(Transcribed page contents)
========================
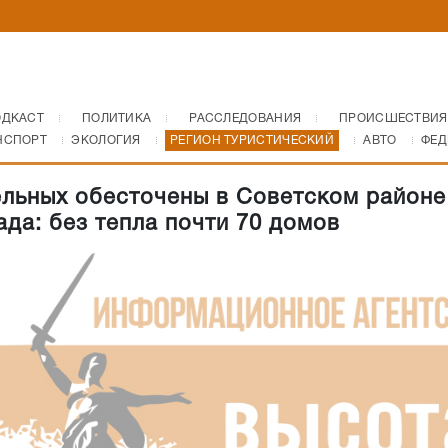
ОДКАСТ
ПОЛИТИКА
РАССЛЕДОВАНИЯ
ПРОИСШЕСТВИЯ
НСПОРТ
ЭКОЛОГИЯ
РЕГИОН ТУРИСТИЧЕСКИЙ
АВТО
ФЕД
ельных обесточены в Советском районе
ада: без тепла почти 70 домов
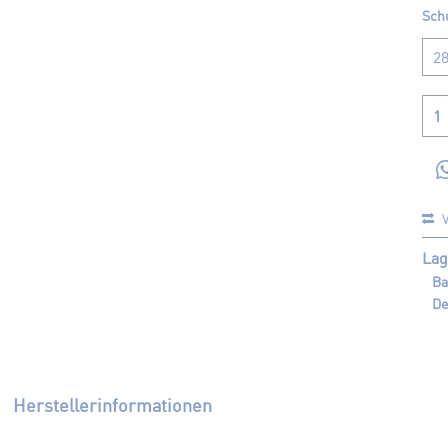
Sch
V
Lag
Ba
De
Herstellerinformationen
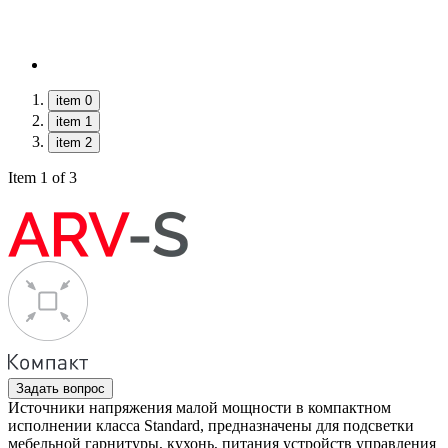
item 0
item 1
item 2
Item 1 of 3
Задать вопрос
Источники напряжения малой мощности в компактном
исполнении класса Standard, предназначены для подсветки
мебельной гарнитуры, кухонь, питания устройств управления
========================
**PROBLEM DETAILS**
Output every entry above exactly as written, but omit the pictures.

**WRITTEN RESPONSE**
ОДКАСТ
ПОЛИТИКА
РАССЛЕДОВАНИЯ
ПРОИСШЕСТВИЯ
НСПОРТ
ЭКОЛОГИЯ
РЕГИОН ТУРИСТИЧЕСКИЙ
АВТО
ФЕД
ельных обесточены в Советском районе
ада: без тепла почти 70 домов
Sch
V
Lag
Ba
De
Herstellerinformationen
item 0
item 1
item 2
Item 1 of 3
Задать вопрос
Источники напряжения малой мощности в компактном
исполнении класса Standard, предназначены для подсветки
мебельной гарнитуры, кухонь, питания устройств управления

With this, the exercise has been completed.